--- DATASET RECORDS ---

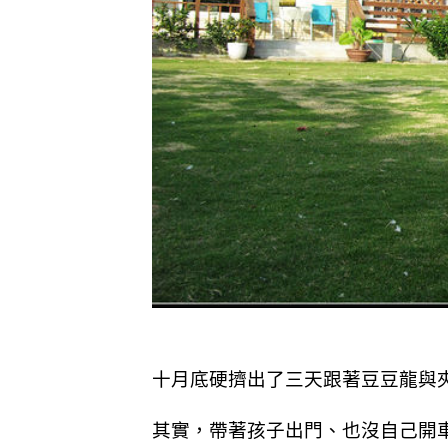
十月底硬擠出了三天跟著豆豆龍與
其實，帶著孩子出門、也沒自己開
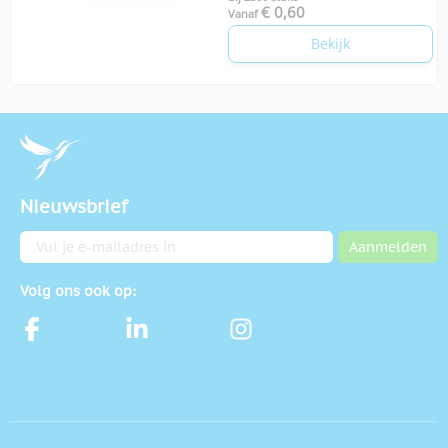
€ 0,60
Vanaf
Bekijk
Nieuwsbrief
E-mailadres
Aanmelden
Volg ons ook op:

---

### EXERCISE AIM:
Please copy the data shown above word for word, omitting the pictures.

### YOUR SOLUTION:
十月底硬擠出了三天跟著豆豆龍與
其實，帶著孩子出門、也沒自己開
€ 0,60
Vanaf
Bekijk
Nieuwsbrief
E-mailadres
Aanmelden
Volg ons ook op:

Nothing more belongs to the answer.